Principle:Spotify Luigi SQL Query Execution
| Knowledge Sources | |
|---|---|
| Domains | Database, SQL_Analytics |
| Last Updated | 2026-02-10 08:00 GMT |
Overview
Executing SQL queries against distributed query engines as pipeline steps for large-scale analytical data processing.
Description
SQL query execution is the practice of embedding SQL queries as pipeline task steps that run against distributed query engines. Engines such as Presto (Trino), Apache Spark SQL, Google BigQuery, and Amazon Athena allow running standard SQL queries over massive datasets stored in distributed file systems, object stores, or federated data sources. In a data pipeline, a task defines a SQL query, submits it to the query engine, monitors execution progress, and treats the query results (or a result table) as the task's output.

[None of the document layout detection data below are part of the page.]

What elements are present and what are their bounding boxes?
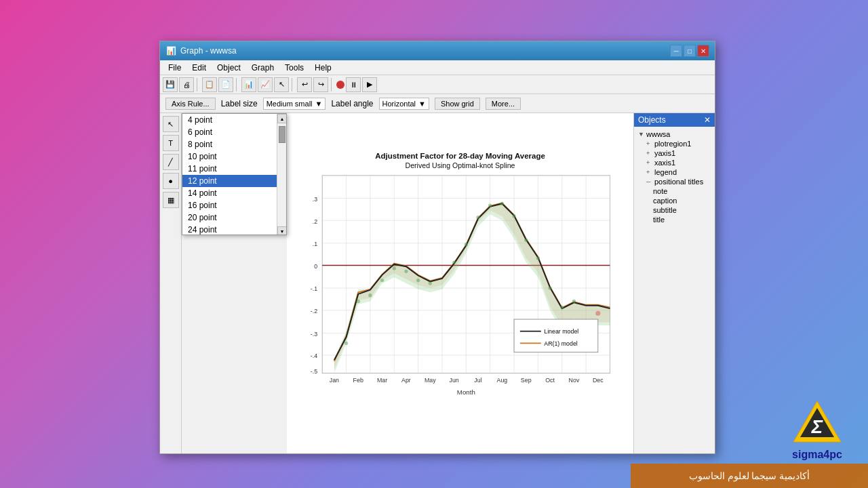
label-angle-chevron: ▼: [418, 100, 426, 108]
menu-graph[interactable]: Graph: [246, 62, 279, 74]
y-label--0.2: -.2: [311, 308, 317, 314]
x-label-mar: Mar: [377, 377, 387, 384]
sigma-logo-svg: Σ: [787, 398, 848, 449]
chart-area: Adjustment Factor for 28-day Moving Aver…: [287, 113, 633, 453]
x-label-feb: Feb: [353, 377, 363, 384]
text-tool-button[interactable]: T: [163, 135, 179, 151]
svg-point-28: [500, 202, 504, 205]
show-grid-button[interactable]: Show grid: [435, 98, 480, 110]
record-button[interactable]: [336, 81, 344, 89]
size-16pt[interactable]: 16 point: [182, 199, 286, 211]
app-icon: 📊: [165, 45, 176, 56]
dd-scroll-down[interactable]: ▼: [277, 226, 287, 235]
more-button[interactable]: More...: [486, 98, 521, 110]
tree-legend-label: legend: [654, 168, 677, 176]
menu-object[interactable]: Object: [212, 62, 246, 74]
x-label-nov: Nov: [569, 377, 580, 384]
svg-point-32: [548, 286, 551, 289]
size-8pt[interactable]: 8 point: [182, 138, 286, 150]
svg-point-34: [572, 300, 576, 303]
pause-button[interactable]: ⏸: [346, 77, 361, 92]
redo-button[interactable]: ↪: [313, 77, 328, 92]
chart-title-2: Derived Using Optimal-knot Spline: [406, 161, 515, 169]
tree-expand-yaxis: +: [646, 150, 653, 157]
legend-linear-label: Linear model: [544, 328, 578, 335]
size-24pt[interactable]: 24 point: [182, 224, 286, 235]
size-12pt[interactable]: 12 point: [182, 175, 286, 187]
menu-file[interactable]: File: [163, 62, 186, 74]
x-label-sep: Sep: [521, 377, 532, 384]
svg-point-24: [452, 260, 456, 264]
axis-rule-bar: Axis Rule... Label size Medium small ▼ L…: [160, 94, 715, 113]
label-size-label: Label size: [221, 99, 258, 108]
title-text: Graph - wwwsa: [180, 46, 670, 56]
tree-positional-titles[interactable]: ─ positional titles: [645, 177, 712, 186]
shape-tool-button[interactable]: ●: [163, 173, 179, 189]
cursor-button[interactable]: ↖: [274, 77, 289, 92]
tree-yaxis-label: yaxis1: [654, 149, 675, 157]
dd-scroll-up[interactable]: ▲: [277, 114, 287, 123]
scatter-dot-2: [357, 300, 360, 303]
label-size-dropdown[interactable]: 4 point 6 point 8 point 10 point 11 poin…: [182, 113, 287, 235]
tree-plotregion1[interactable]: + plotregion1: [645, 139, 712, 148]
size-14pt[interactable]: 14 point: [182, 187, 286, 199]
logo-area: Σ sigma4pc: [787, 398, 848, 461]
size-10pt[interactable]: 10 point: [182, 150, 286, 163]
size-4pt[interactable]: 4 point: [182, 114, 286, 126]
tree-note[interactable]: note: [652, 186, 712, 196]
svg-text:Σ: Σ: [811, 416, 823, 437]
x-axis-title: Month: [457, 388, 475, 396]
tree-subtitle[interactable]: subtitle: [652, 205, 712, 215]
tree-caption[interactable]: caption: [652, 196, 712, 205]
label-size-value: Medium small: [267, 100, 313, 108]
paste-button[interactable]: 📄: [218, 77, 233, 92]
axis-rule-button[interactable]: Axis Rule...: [165, 98, 216, 110]
svg-point-20: [393, 266, 396, 270]
label-angle-select[interactable]: Horizontal ▼: [379, 98, 429, 110]
tree-expand-xaxis: +: [646, 159, 653, 166]
line-tool-button[interactable]: ╱: [163, 154, 179, 170]
copy-button[interactable]: 📋: [202, 77, 217, 92]
tree-caption-label: caption: [653, 197, 677, 205]
minimize-button[interactable]: ─: [670, 45, 682, 57]
menu-help[interactable]: Help: [309, 62, 337, 74]
save-button[interactable]: 💾: [163, 77, 178, 92]
size-20pt[interactable]: 20 point: [182, 211, 286, 224]
tree-legend[interactable]: + legend: [645, 167, 712, 177]
dd-scroll-thumb[interactable]: [279, 126, 285, 143]
close-button[interactable]: ✕: [697, 45, 709, 57]
maximize-button[interactable]: □: [684, 45, 696, 57]
tree-subtitle-label: subtitle: [653, 206, 677, 214]
label-size-select[interactable]: Medium small ▼: [263, 98, 326, 110]
undo-button[interactable]: ↩: [297, 77, 312, 92]
toolbar-separator-3: [292, 78, 294, 92]
tree-root[interactable]: ▼ wwwsa: [637, 129, 712, 139]
x-label-dec: Dec: [593, 377, 604, 384]
menu-edit[interactable]: Edit: [186, 62, 212, 74]
svg-point-18: [368, 293, 372, 297]
frame-tool-button[interactable]: ▦: [163, 192, 179, 208]
label-size-chevron: ▼: [315, 100, 323, 108]
objects-panel-header: Objects ✕: [634, 113, 715, 127]
objects-tree: ▼ wwwsa + plotregion1 + yaxis1 + xaxis1 …: [634, 127, 715, 227]
size-6pt[interactable]: 6 point: [182, 126, 286, 138]
print-button[interactable]: 🖨: [179, 77, 194, 92]
toolbar-separator-1: [197, 78, 199, 92]
tree-title[interactable]: title: [652, 215, 712, 224]
svg-point-19: [380, 279, 384, 282]
objects-close-icon[interactable]: ✕: [704, 115, 711, 125]
size-11pt[interactable]: 11 point: [182, 163, 286, 175]
y-label-0.2: .2: [313, 218, 317, 225]
window-controls: ─ □ ✕: [670, 45, 709, 57]
tree-xaxis1[interactable]: + xaxis1: [645, 158, 712, 167]
tree-xaxis-label: xaxis1: [654, 159, 675, 167]
menu-tools[interactable]: Tools: [279, 62, 309, 74]
tree-yaxis1[interactable]: + yaxis1: [645, 148, 712, 158]
arabic-bar: أكاديمية سيجما لعلوم الحاسوب: [631, 464, 868, 488]
chart-type-1-button[interactable]: 📊: [241, 77, 256, 92]
chart-type-2-button[interactable]: 📈: [258, 77, 273, 92]
legend-box: [514, 319, 598, 352]
select-tool-button[interactable]: ↖: [163, 116, 179, 132]
tree-expand-pos-titles: ─: [646, 178, 653, 185]
play-button[interactable]: ▶: [362, 77, 377, 92]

This allows data engineers to express complex transformations, aggregations, and joins using familiar SQL syntax while leveraging the distributed execution capabilities of the query engine for performance and scalability.
Usage
Use SQL query execution when pipeline transformations can be naturally expressed in SQL, when data resides in distributed storage systems accessible by SQL query engines, when the scale of data requires distributed query processing, or when the organization's data platform is centered around SQL-based analytics tools.
Theoretical Basis
SQL query execution in pipelines combines relational algebra with distributed query processing:
1. Query Definition -- The pipeline task defines a SQL query as a declarative specification of the desired transformation. The query expresses operations from relational algebra: * Selection (WHERE) -- Filter rows matching a predicate * Projection (SELECT) -- Choose specific columns * Join (JOIN) -- Combine rows from multiple tables * Aggregation (GROUP BY) -- Compute summary statistics * Set Operations (UNION, INTERSECT) -- Combine result sets 2. Query Submission -- The query is submitted to the distributed query engine via its client protocol (JDBC, REST API, or native protocol). The engine returns a query identifier for tracking. 3. Query Planning -- The query engine parses the SQL, resolves table references against its catalog, and produces a logical plan. The optimizer then transforms this into a physical plan: * Predicate pushdown -- Push filters closer to data sources to reduce data movement * Join reordering -- Choose optimal join order based on table statistics * Partition pruning -- Skip irrelevant data partitions based on query predicates 4. Distributed Execution -- The physical plan is divided into stages that execute across worker nodes: * Each stage processes a partition of the data in parallel * Intermediate results are shuffled between stages as needed (for joins and aggregations) * The coordinator node orchestrates execution and collects the final result 5. Progress Monitoring -- The pipeline polls the query engine for execution status, tracking metrics such as rows processed, stages completed, and estimated completion time. 6. Result Handling -- Query results are materialized in one of several ways: * Written to a destination table (CREATE TABLE AS SELECT) * Stored in a specified output location (INSERT INTO ... SELECT) * Returned as a result set for further processing 7. Completion Tracking -- The pipeline marks the task as complete once the query finishes successfully, typically by checking for the existence of the output table or a marker file.
The key advantage is declarative specification: the pipeline author describes what data to produce, and the query engine determines how to compute it efficiently across a distributed cluster.